Asia markets fall, HSBC tumbles to lowest level since 2009 as investors are ‘flat-out bundle of nerves’ about coronavirus

02-Apr-2020 Intellasia | South China Morning Post | 10:51 AM Print This Post

Asia markets slid Thursday, following a sell-off on Wall Street sparked by growing worries about global economic damage from the coronavirus pandemic.

The US key benchmarks all fell 4.4 per cent, as US factory activity hit its lowest level since August 2009 and President Donald Trump floated the idea of air travel restrictions for hotspot cities, which sent US airline stocks into a tailspin.

“Sentiment remains exceptionally fragile as investors are a flat-out bundle of nerves fretting over the potential impact the coronavirus will have in the US markets and the economy,” said Stephen Innes, chief global markets strategist at AxiCorp. “The duration of economic lockdowns is the most significant unknown for investors.”

The Hang Seng Index fell 0.4 per cent as of 11.14am, led down by British banks, as HSBC and Standard Chartered continued to drop after their heart-stopping losses Wednesday on cancellation of their dividends.

HSBC fell 4.4 per cent to HK$38.20 its lowest since March of 2009 while Standard Chartered declined 1.3 per cent.
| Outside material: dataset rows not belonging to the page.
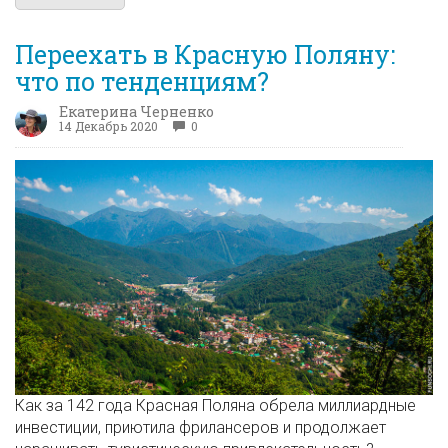
Переехать в Красную Поляну:
что по тенденциям?
Екатерина Черненко
14 Декабрь 2020
0
Как за 142 года Красная Поляна обрела миллиардные
инвестиции, приютила фрилансеров и продолжает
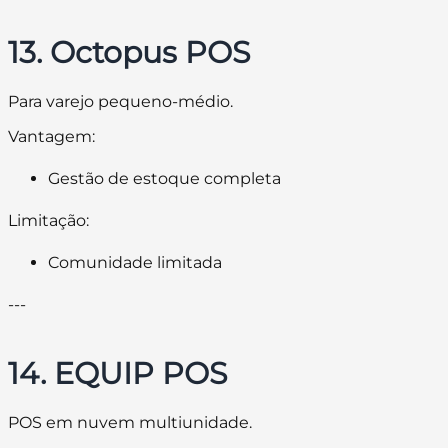
13. Octopus POS
Para varejo pequeno-médio.
Vantagem:
Gestão de estoque completa
Limitação:
Comunidade limitada
---
14. EQUIP POS
POS em nuvem multiunidade.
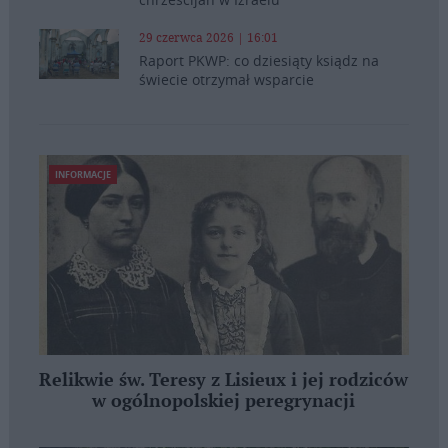
29 czerwca 2026 | 16:01
Raport PKWP: co dziesiąty ksiądz na
świecie otrzymał wsparcie
INFORMACJE
Relikwie św. Teresy z Lisieux i jej rodziców
w ogólnopolskiej peregrynacji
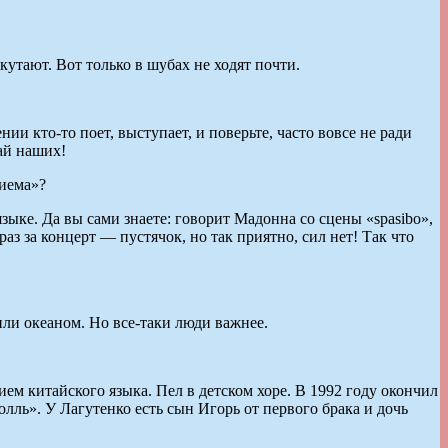
кутают. Вот только в шубах не ходят почти.
и кто-то поет, выступает, и поверьте, часто вовсе не ради
ай наших!
риема»?
языке. Да вы сами знаете: говорит Мадонна со сцены «spasibo»,
аз за концерт — пустячок, но так приятно, сил нет! Так что
или океаном. Но все-таки люди важнее.
ием китайского языка. Пел в детском хоре. В 1992 году окончил
ль». У Лагутенко есть сын Игорь от первого брака и дочь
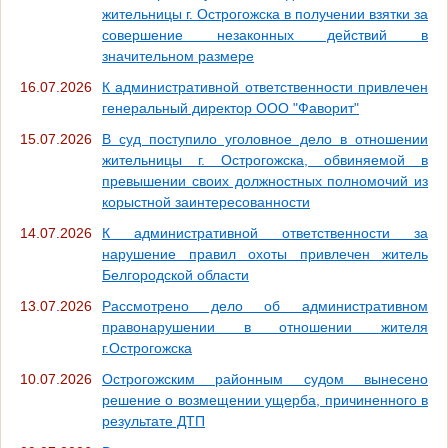
жительницы г. Острогожска в получении взятки за
совершение незаконных действий в
значительном размере
16.07.2026
К административной ответственности привлечен
генеральный директор ООО "Фаворит"
15.07.2026
В суд поступило уголовное дело в отношении
жительницы г. Острогожска, обвиняемой в
превышении своих должностных полномочий из
корыстной заинтересованности
14.07.2026
К административной ответственности за
нарушение правил охоты привлечен житель
Белгородской области
13.07.2026
Рассмотрено дело об административном
правонарушении в отношении жителя
г.Острогожска
10.07.2026
Острогожским районным судом вынесено
решение о возмещении ущерба, причиненного в
результате ДТП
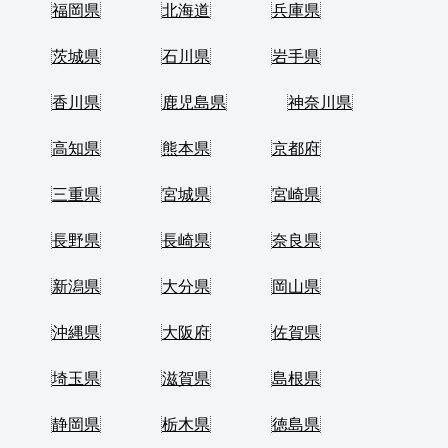
福岡県
北海道
兵庫県
茨城県
石川県
岩手県
香川県
鹿児島県
神奈川県
高知県
熊本県
京都府
三重県
宮城県
宮崎県
長野県
長崎県
奈良県
新潟県
大分県
岡山県
沖縄県
大阪府
佐賀県
埼玉県
滋賀県
島根県
静岡県
栃木県
徳島県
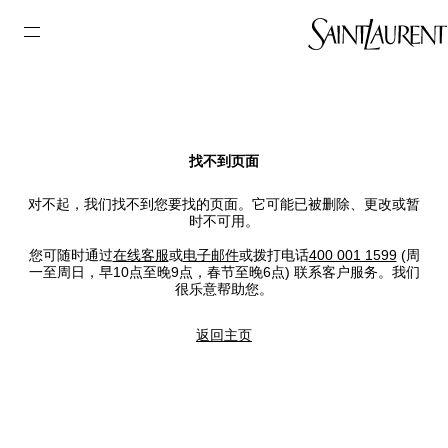
找不到页面
对不起，我们找不到您要找的页面。它可能已被删除、更改或暂
时不可用。
您可随时通过
在线客服
或
电子邮件
或拨打电话
400 001 1599
(周
一至周日，早10点至晚9点，春节至晚6点) 联系客户服务。我们
很乐意帮助您。
返回主页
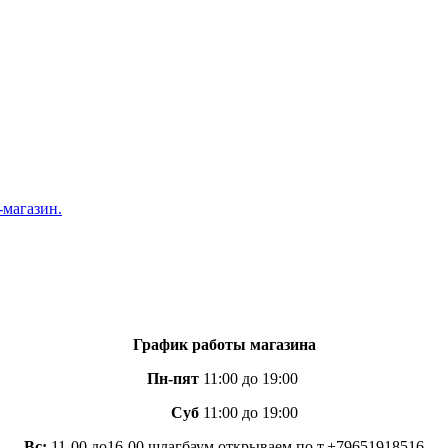
График работы магазина
Пн-пят
11:00 до 19:00
Суб
11:00 до 19:00
Вс:
11-00 до16-00 шлагбаум открываем по т.+79651918516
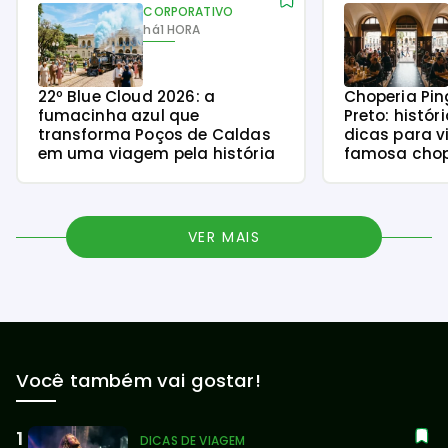
CORPORATIVO
há
1 HORA
22º Blue Cloud 2026: a
Choperia Pin
fumacinha azul que
Preto: histór
transforma Poços de Caldas
dicas para v
em uma viagem pela história
famosa chope
VER MAIS
Você também vai gostar!
DICAS DE VIAGEM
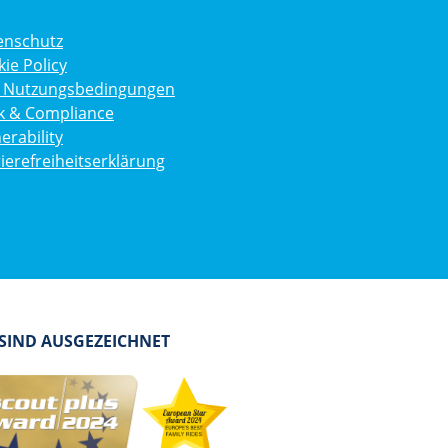
enschutz
ie Policy
g. Nutzungsbedingungen
ik & Compliance
erability
ierefreiheitserklärung
 SIND AUSGEZEICHNET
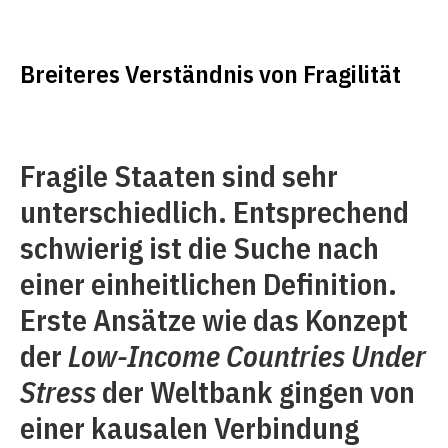
Breiteres Verständnis von Fragilität
Fragile Staaten sind sehr
unterschiedlich. Entsprechend
schwierig ist die Suche nach
einer einheitlichen Definition.
Erste Ansätze wie das Konzept
der
Low-Income Countries Under
Stress
der Weltbank gingen von
einer kausalen Verbindung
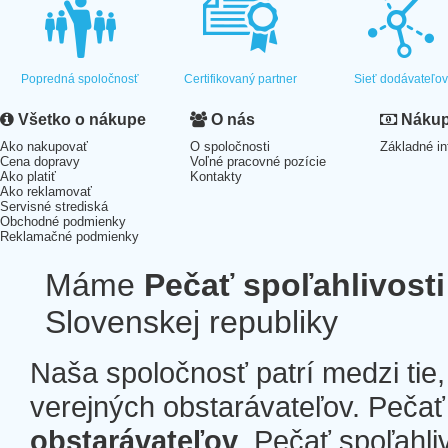
Popredná spoločnosť
Certifikovaný partner
Sieť dodávateľo
Všetko o nákupe
O nás
Nákup 
Ako nakupovať
O spoločnosti
Základné in
Cena dopravy
Voľné pracovné pozície
Ako platiť
Kontakty
Ako reklamovať
Servisné strediská
Obchodné podmienky
Reklamačné podmienky
Máme
Pečať spoľahlivosti
Slovenskej republiky
Naša spoločnosť patrí medzi tie
verejných obstarávateľov. Pečať 
obstarávateľov
. Pečať spoľahli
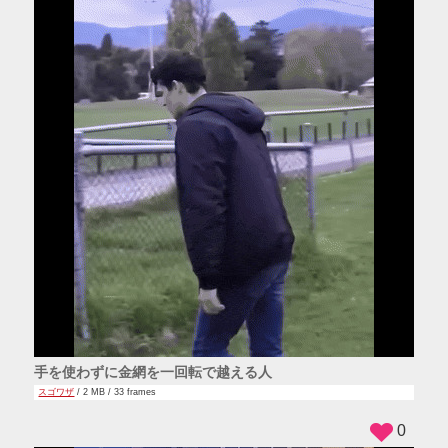
手を使わずに金網を一回転で越える人
スゴワザ
/ 2 MB / 33 frames
0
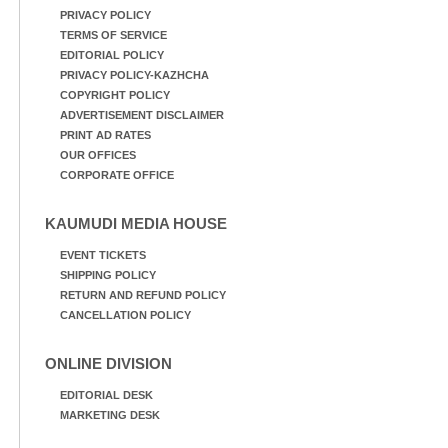
PRIVACY POLICY
TERMS OF SERVICE
EDITORIAL POLICY
PRIVACY POLICY-KAZHCHA
COPYRIGHT POLICY
ADVERTISEMENT DISCLAIMER
PRINT AD RATES
OUR OFFICES
CORPORATE OFFICE
KAUMUDI MEDIA HOUSE
EVENT TICKETS
SHIPPING POLICY
RETURN AND REFUND POLICY
CANCELLATION POLICY
ONLINE DIVISION
EDITORIAL DESK
MARKETING DESK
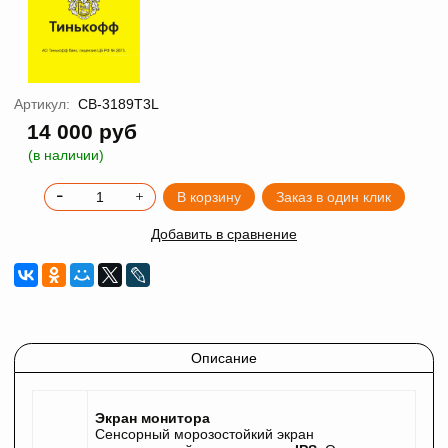
Артикул:
CB-3189T3L
14 000 руб
(в наличии)
В корзину
Заказ в один клик
Добавить в сравнение
Описание
Экран монитора
Сенсорный морозостойкий экран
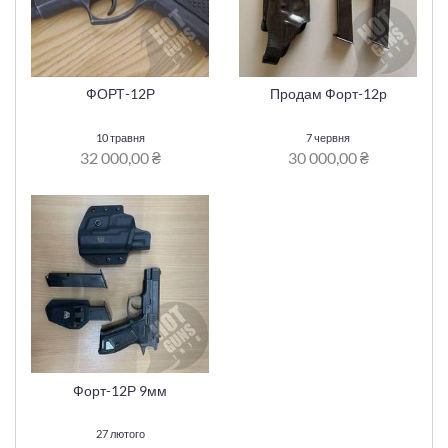
ФОРТ-12Р
Продам Форт-12р
10 травня
7 червня
32 000,00 ₴
30 000,00 ₴
Форт-12Р 9мм
27 лютого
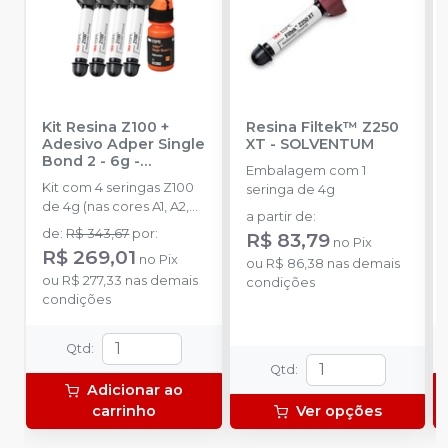
Kit Resina Z100 +
Resina Filtek™ Z250
Adesivo Adper Single
XT
-
SOLVENTUM
Bond 2 - 6g
-
Embalagem com 1
SOLVENTUM
Kit com 4 seringas Z100
seringa de 4g
de 4g (nas cores A1, A2,
a partir de
:
A3 e A3.5) e 1 frasco de
de
:
R$ 343,67
por
:
R$ 83,79
no
Pix
6g (adesivo).
R$ 269,01
no
Pix
ou
R$ 86,38
nas demais
ou
R$ 277,33
nas demais
condições
condições
Qtd
:
Qtd
:
Adicionar ao
carrinho
Ver opções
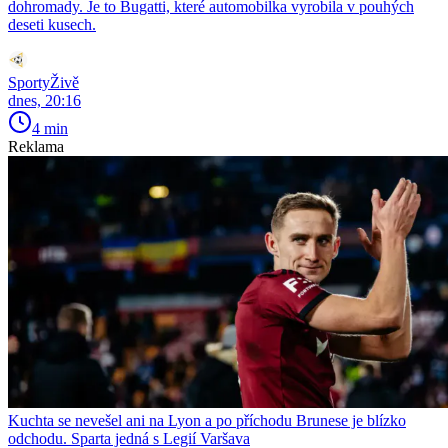
dohromady. Je to Bugatti, které automobilka vyrobila v pouhých
deseti kusech.
SportyŽivě
dnes, 20:16
4 min
Reklama
Kuchta se nevešel ani na Lyon a po příchodu Brunese je blízko
odchodu. Sparta jedná s Legií Varšava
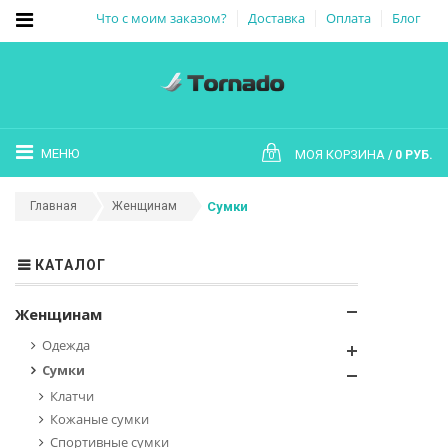
Что с моим заказом?
Доставка
Оплата
Блог
МЕНЮ
МОЯ КОРЗИНА
0 РУБ.
0
Главная
Женщинам
Сумки
КАТАЛОГ
Женщинам
Одежда
Сумки
Клатчи
Кожаные сумки
Спортивные сумки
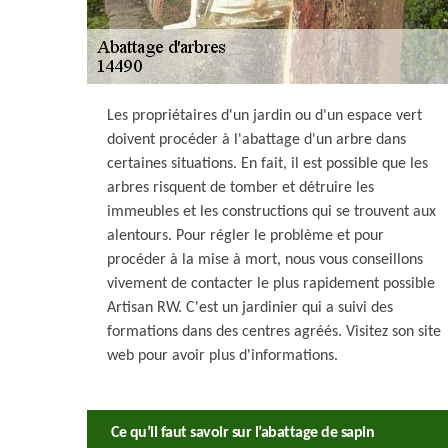
Les propriétaires d'un jardin ou d'un espace vert
doivent procéder à l'abattage d'un arbre dans
certaines situations. En fait, il est possible que les
arbres risquent de tomber et détruire les
immeubles et les constructions qui se trouvent aux
alentours. Pour régler le problème et pour
procéder à la mise à mort, nous vous conseillons
vivement de contacter le plus rapidement possible
Artisan RW. C'est un jardinier qui a suivi des
formations dans des centres agréés. Visitez son site
web pour avoir plus d'informations.
Ce qu’il faut savoir sur l’abattage de sapin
The Shanghai Composite Index see-sawed in early trading.

As the world’s death toll topped 46,000, China returned to the spotlight amid questions about whether it is under-reporting deaths and infections, according to Bloomberg, citing a US intelligence report given to the White House.

If the claim were true, that could have slowed the worldwide response to the coming health care disaster that has torn up supply chains, thrown the world into a recession, caused massive job losses and upended global stock markets.

Earlier this week, Caixin magazine quoted a truck driver as saying he had recently delivered about 5,000 urns over two days to Wuhan the epicentre of the outbreak of the virus or about double the number of official deaths reported there. Meanwhile, China has put Jia county in central Henan province into lockdown after a second wave of infections.

Other Asia-Pacific markets saw weakness as gloomy sentiment drove down all benchmarks.

South Korea’s Kospi Index dropped 1.1 per cent and the tech-heavy Kosdaq slid 1.5 per cent.

A government report on Wednesday showed South Korea exports slipping more than expected by 0.2 per cent in March from a year earlier.

Tokyo’s Nikkei 225 retreated 1.7 per cent. On Wednesday, it plunged 4.5 per cent after its worst quarter since 1987. Investors are worried that the capital city of Tokyo could go into its first-ever lockdown, as business sentiment is fragile and Japan’s factory orders fell to their lowest point since April 2009.

Australia’s S&P/ASX200 fell 3.2 per cent, after going up 3.6 per cent on Wednesday. Its stocks have been especially volatile as it faces its worst recession in 90 years.

New Zealand’s S&P/NZX50, which rose 1.3 per cent yesterday, dropped 1.8 per cent.

Meanwhile, Singapore’s Straits Times Index fell 1.8 per cent, after a 1.6 per cent loss on Wednesday.

“With the global economy in free fall, markets have gone back to risk-off mode overnight as investors are struggling to look through President Trump’s ominous forecast suggesting Americans could keep dying into June,” analyst Innes said.

“Now the markets [scramble] to come up with some alphabet letters to analogise a potential economic recovery. Still, it’s going to be anything but a ‘V’ shape recovery. That’s for sure,” he said.